Quote:
Originally Posted by
Pete 
My eye glasses have plastic lenses and they work very well -- except when I scratch them or scuff them. As I understand it, the Schneider EL will have glass front and back with the plastic in-between. I'm sure it will have slightly less detail and contrast than their all-glass lenses, but the question is how much less. In my opinion, there's a big performance gap between a Panamorph and a standard ISCO/Schneider. I'm hoping the Schneider EL will slot in between these two...not as soft looking as a Panamorph, not as highly resolved as an all-glass ISCO/Schneider. In the absence of comparison, the Panamorph looks pretty good. I'm anticipating that the EL will look better, but we shall see.
If you know me by now, you'd know there's a very complicated explanation for why equating plastic eyeglass lenses with plastic projection lenses isn't valid. But I'll spare you all that.
Plastic eyeglass lenses are truly woeful for projection. I tried it for kicks (cost a few bucks) several years ago. Eyeglass lenses' curvature is measured in 1/4 diopters, with +/- 0.09 diopter tolerances (by australian standards anyway), which can amount up to about a 2% tolerance on a glass curvature... utterly unacceptable for projection purposes. On a 250mm nominal focal length lens you could have bits of that were 244mm focal length and other bits that were 256mm focal length, all mixed up together on the same surface: hardly the stuff of legendary optical performance. A flat spot on a glass lens of just 0.1% difference to the rest of its surface makes that lens a reject, as you can never focus it evenly.

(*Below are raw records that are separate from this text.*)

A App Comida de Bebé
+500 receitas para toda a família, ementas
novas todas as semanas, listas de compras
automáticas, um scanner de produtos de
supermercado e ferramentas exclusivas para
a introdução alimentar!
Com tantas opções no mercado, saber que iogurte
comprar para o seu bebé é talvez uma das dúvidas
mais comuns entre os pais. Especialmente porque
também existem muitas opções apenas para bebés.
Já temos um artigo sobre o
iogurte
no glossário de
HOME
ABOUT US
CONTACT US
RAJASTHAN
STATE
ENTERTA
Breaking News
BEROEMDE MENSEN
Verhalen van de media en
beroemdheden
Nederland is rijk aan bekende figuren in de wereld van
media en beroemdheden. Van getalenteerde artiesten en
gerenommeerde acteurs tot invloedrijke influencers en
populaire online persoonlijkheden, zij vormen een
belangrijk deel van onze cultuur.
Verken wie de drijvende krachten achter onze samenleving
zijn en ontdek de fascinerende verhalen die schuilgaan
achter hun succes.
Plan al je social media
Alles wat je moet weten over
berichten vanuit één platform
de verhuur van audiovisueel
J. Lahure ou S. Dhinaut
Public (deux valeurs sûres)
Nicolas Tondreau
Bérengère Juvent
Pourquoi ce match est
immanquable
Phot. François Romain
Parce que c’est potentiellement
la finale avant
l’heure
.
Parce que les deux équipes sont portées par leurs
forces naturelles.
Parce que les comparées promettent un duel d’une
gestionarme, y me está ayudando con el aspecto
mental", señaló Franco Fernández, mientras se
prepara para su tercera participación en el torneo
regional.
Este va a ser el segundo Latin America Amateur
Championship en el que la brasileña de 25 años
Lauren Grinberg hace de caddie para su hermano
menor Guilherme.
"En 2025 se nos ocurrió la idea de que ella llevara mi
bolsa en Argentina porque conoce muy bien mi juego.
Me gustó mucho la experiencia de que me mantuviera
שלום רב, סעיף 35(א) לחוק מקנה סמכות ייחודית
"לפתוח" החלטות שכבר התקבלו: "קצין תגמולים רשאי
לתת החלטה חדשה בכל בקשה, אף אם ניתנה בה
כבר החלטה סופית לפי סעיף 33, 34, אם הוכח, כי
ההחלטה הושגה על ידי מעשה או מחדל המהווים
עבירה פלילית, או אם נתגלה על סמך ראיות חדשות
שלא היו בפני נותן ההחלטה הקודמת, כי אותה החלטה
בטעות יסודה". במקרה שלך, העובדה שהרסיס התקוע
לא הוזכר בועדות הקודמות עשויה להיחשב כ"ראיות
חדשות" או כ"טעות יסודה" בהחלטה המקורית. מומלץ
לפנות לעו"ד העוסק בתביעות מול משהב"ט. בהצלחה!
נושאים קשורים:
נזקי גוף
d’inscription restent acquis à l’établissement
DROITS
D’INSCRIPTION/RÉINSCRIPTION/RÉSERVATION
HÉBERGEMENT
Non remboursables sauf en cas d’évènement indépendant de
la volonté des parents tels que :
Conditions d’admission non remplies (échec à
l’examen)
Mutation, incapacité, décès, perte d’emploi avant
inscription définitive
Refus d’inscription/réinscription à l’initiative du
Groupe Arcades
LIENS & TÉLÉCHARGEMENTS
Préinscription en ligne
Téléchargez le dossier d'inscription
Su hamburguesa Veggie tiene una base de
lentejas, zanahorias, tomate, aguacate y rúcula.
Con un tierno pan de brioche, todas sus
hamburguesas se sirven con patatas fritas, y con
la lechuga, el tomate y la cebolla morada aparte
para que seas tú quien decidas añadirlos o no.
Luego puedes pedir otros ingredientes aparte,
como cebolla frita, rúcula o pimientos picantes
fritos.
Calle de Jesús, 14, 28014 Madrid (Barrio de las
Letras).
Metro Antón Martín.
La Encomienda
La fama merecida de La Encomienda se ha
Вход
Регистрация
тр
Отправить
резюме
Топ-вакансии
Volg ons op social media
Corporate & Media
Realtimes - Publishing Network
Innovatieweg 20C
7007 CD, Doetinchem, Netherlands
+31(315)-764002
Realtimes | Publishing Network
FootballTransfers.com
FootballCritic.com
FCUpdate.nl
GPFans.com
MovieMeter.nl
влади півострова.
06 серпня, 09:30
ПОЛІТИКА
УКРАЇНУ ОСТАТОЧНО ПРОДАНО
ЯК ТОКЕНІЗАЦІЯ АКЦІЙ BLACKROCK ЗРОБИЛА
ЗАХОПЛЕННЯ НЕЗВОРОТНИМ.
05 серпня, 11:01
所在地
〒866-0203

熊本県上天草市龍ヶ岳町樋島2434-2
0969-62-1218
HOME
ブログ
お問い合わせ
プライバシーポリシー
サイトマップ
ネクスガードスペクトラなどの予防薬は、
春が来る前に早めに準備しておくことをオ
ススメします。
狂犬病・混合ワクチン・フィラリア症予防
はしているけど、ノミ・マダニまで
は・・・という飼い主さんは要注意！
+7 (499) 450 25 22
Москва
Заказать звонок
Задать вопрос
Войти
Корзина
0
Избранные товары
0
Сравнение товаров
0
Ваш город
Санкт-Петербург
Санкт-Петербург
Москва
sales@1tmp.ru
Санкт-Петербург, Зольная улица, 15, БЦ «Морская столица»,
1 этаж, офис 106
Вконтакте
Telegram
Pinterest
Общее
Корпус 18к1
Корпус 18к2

For projection lenses you're talking 0.25% radius tolerance all over a large lens,
as a starting point, and consistent over the entire surface, better, if your manufacturer can manage it. You really
would need glasses - the kind you mail-order off the back of Superman comic books - to view a picture projected through eyeglass-quality plastic lenses. That, and the human eye has an ability to adapt to slight inconsistencies in eyeglass focal lengths and still deliver a reasonable image on the retina. There's no "adaptive" process in projection. You have to get it right first and all other times (which is why most use, and always have used, glass).
I'm not quick to naysay the new Schneider lens, because I don't have a clue under what conditions it was made. Plastic eyeglass lenses I
have experience with. They're fun, but useless for even half-serious viewing.
The "10%" light loss figure could have been misunderstood, or quoted out of context. I do know that some plastics are
clearer than glass, and are used in preference to it in some cases. They are certainly cheaper - by the thousand - but the setting up of dies and so on costs a literal fortune. So, unless Schneider are intending to make these lenses by the thousand, or at least many hundreds, I can't personally see the point. But as I said, of course I'm not at all privy to their business plan.
When you're using plastics in doublets (as I assume any decent projection lens would have to do) the problems increase, as matching indices of refraction across a large production run is often batch-dependent. Even slight variations, sometimes within a batch, can make errors more glaring at the margins.
It does seem like a retrograde step - going back to plastic - but if anyone can do it and garner OK results, I guess a big firm like Schneider can. However, glass is still the preferred option, for mine, but I
would say that, wouldn't I?
P.S. Japan Dave... you have zero sense of humour mate.